WHAT YOU HAVE TO DO
Set down the data below in full, exactly as it reads, but without the pictures.

MATERIAL PROVIDED
:::
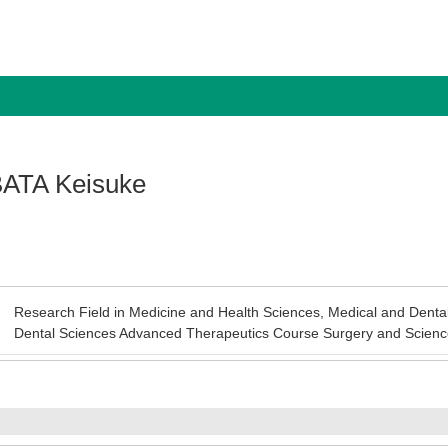
ATA Keisuke
Research Field in Medicine and Health Sciences, Medical and Denta
Dental Sciences Advanced Therapeutics Course Surgery and Science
:::
RESPONSE
ATA Keisuke
Research Field in Medicine and Health Sciences, Medical and Denta
Dental Sciences Advanced Therapeutics Course Surgery and Science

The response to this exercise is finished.